Wallace's edges are sharp, like the tip of her spear gun.
And sharing her sobriety story has produced surprising results.
"Functioning alcoholics are everywhere. But every time I put something out on social media, I have people contact me and it's never the people I imagine it would be. There's a whole lot of people carrying this secret around – way more than statistics would say."
Wallace doesn't abide alcohol-soaked secrets. She has bigger fish to fry.
Alcohol Action NZ 5+ Solution
Many health professionals who work in the addiction field say education campaigns and the hope individuals will become more responsible have not been effective strategies to decrease New Zealand's harmful drinking culture.
A group called Alcohol Action NZ says effective regulation is needed. They recommend:
•Raising alcohol prices
•Raising the purchase age
•Reducing marketing and advertising
•Increasing drink-driving counter-measures
The group also wants to increase treatment opportunities for heavy drinkers.
Evidence shows the most effective measures to reduce alcohol abuse were price, availability and marketing. The Law Commission recommended those changes in 2010 but they were not adopted in reforms passed by the National Government at the time.
New Zealand Alcohol Beverages Council executive director Nick Leggett says Kiwis are drinking one-quarter less than they were in the 1980s and harm had also dropped.
Leggett says the problem is best dealt with by targeting those who have abused alcohol through education, monitoring and acting to reduce recidivism.
A Lancet study found between 1990 and 2017, Kiwis' average alcohol consumption fell from 13.5 litres of pure alcohol a year to 10.8 litres a year.
That meant New Zealanders older than 15 were drinking around three standard drinks, or three bottles of 4 per cent beer a day – almost 1100 a year.
Around 11 per cent of New Zealand adults did not drink at all, while 34 per cent had a heavy drinking episode – 60mg of pure alcohol or around six bottles of beer – at least once a month
Kiwis out-drinking the world – global Study
New Zealand: 13.5 litres/year
Global: 5.9 litres/year
New Zealand: 10.8 litres/year
Global: 6.5 litres/year
New Zealand: 12.1 litres/year
Global: 7.6 litres/year
(Average pure alcohol per year for people aged 15 and older, Global Burden of Disease Study)
Advice for adults
Reduce long-term health risks by drinking no more than:
•Two standard drinks a day for women and no more than 10 standard drinks a week
•Three standard drinks a day for men and no more than 15 standard drinks a week
•At least two alcohol-free days every week
Reduce your risk of injury on a single occasion of drinking by drinking no more than:
•Four standard drinks for women on any single occasion
•Five standard drinks for men on any single occasion
The above advice is based on "standard drinks". A standard drink contains 10g of alcohol. A common serve or pour of an alcoholic beverage is often more than a standard drink.

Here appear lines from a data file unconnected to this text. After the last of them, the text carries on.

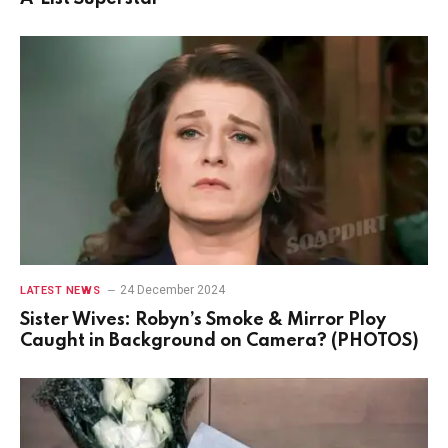
24 December 2024
LATEST NEWS
Sister Wives: Robyn’s Smoke & Mirror Ploy
Caught in Background on Camera? (PHOTOS)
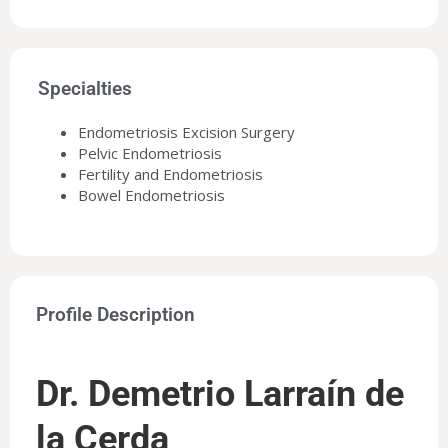
Specialties
Endometriosis Excision Surgery
Pelvic Endometriosis
Fertility and Endometriosis
Bowel Endometriosis
Profile Description
Dr. Demetrio Larraín de
la Cerda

(Source: Health Promotion Agency)
What else can I drink?
Millennials Fueling Sales of Low-alcohol and No-alcohol Drinks
New Zealand breweries are seeing big sales growth in "better for me" categories thanks to younger Kiwis wanting to live a healthier lifestyle, according to an article earlier this month in the National Business Review.

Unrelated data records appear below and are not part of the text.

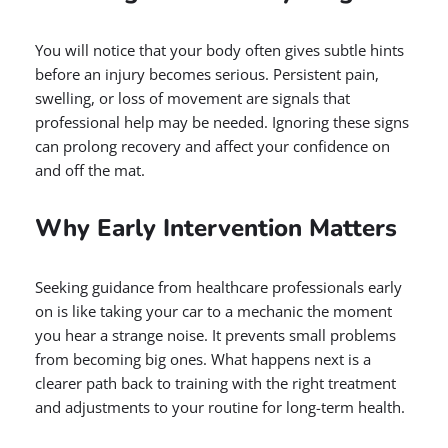
You will notice that your body often gives subtle hints
before an injury becomes serious. Persistent pain,
swelling, or loss of movement are signals that
professional help may be needed. Ignoring these signs
can prolong recovery and affect your confidence on
and off the mat.
Why Early Intervention Matters
Seeking guidance from healthcare professionals early
on is like taking your car to a mechanic the moment
you hear a strange noise. It prevents small problems
from becoming big ones. What happens next is a
clearer path back to training with the right treatment
and adjustments to your routine for long-term health.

The "better" category includes low/zero alcohol beers and adult non-alcoholic beverages such as kombucha.
NBR reported Lion brewery saw sales of its 2.5 per cent beer, Steinlager Pure Light, grow from $40,500 last April to $101,500 this April.
Research company Nielsen reports the kombucha category in New Zealand has grown 232.6 per cent in value to $18.7m in the past 12 months, while the country's low/zero alcohol and low carb beer value is $61.9m, up 29.3 per cent from 12 months ago.
DB Breweries managing director Peter Simons told NBR its Heineken brand reached its highest global growth in more than 10 years last year, led by demand for its zero-alcohol brand, Heineken 0.0.
The company's sales director told the New Zealand Herald late last year one in five beers sold will be low or no-alcohol within two years.